Come to think of it, that might have been real. Many scenes were filmed on a refrigerated set and it’s obvious. This lends a degree of realism that again, you just don’t expect out of a movie like this. But damned if all that world-building doesn’t pay off when things get real later in the film. The relationship between Hendry and Nikki more than just tawdry B-movie fluff. And let it be known that neither of the women in this film are there for window dressing. Each has a far more significant role in the story than you’re used to seeing in movies of this type, and neither of them scream or cower in fear, even once.

And damn, is this a well constructed, well shot film! The script is bursting with well written dialog, and it’s delivered believably. The characters act naturally and their dialog is allowed to overlap in the mildly unorganized way people speak when they’re not in a movie. There are a TON of supporting characters, and yet everyone always seems to have something to do.

It’s just so refreshing when a genre film strikes out on its own without relying on lazy tropes to propel the story!

This is not the kind of movie where people open doors they shouldn’t, or stand paralyzed and squealing when they should be running. Nor do characters clash needlessly. Hendry and the Doctor don’t dislike one another so much as they simply have competing directives. One is a little too eager to make scientific hay of a potentially dangerous situation without having all the facts. The other is part of a chain of command that’s perhaps a little too proud of itself and its ability to confront the unknown. But thankfully, they’re allowed to behave like realistic professionals.
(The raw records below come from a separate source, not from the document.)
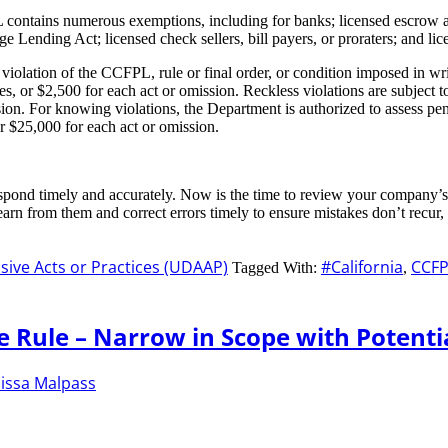
contains numerous exemptions, including for banks; licensed escrow ag
ge Lending Act; licensed check sellers, bill payers, or proraters; and l
violation of the CCFPL, rule or final order, or condition imposed in wr
s, or $2,500 for each act or omission. Reckless violations are subject t
on. For knowing violations, the Department is authorized to assess penal
or $25,000 for each act or omission.
respond timely and accurately. Now is the time to review your company’
rn from them and correct errors timely to ensure mistakes don’t recur, 
sive Acts or Practices (UDAAP)
#California
CCFP
Tagged With:
,
e Rule – Narrow in Scope with Potenti
issa Malpass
It’s only when the creature inevitably comes to life that they butt heads, and not until it begins to display its abilities that they end up at odds.

“Knowledge is worth more than life”, says the good Doctor, at one point. His words reflect the suspicion many felt about the wave of new technology sweeping the world in the wake of the war and for many, that was scary enough. If The Thing from Another World is an effective film (and it is), the real “horror” might be the paralyzing fear that often comes with a changed world.

Until about a year ago, I’d have had a harder time putting that in context.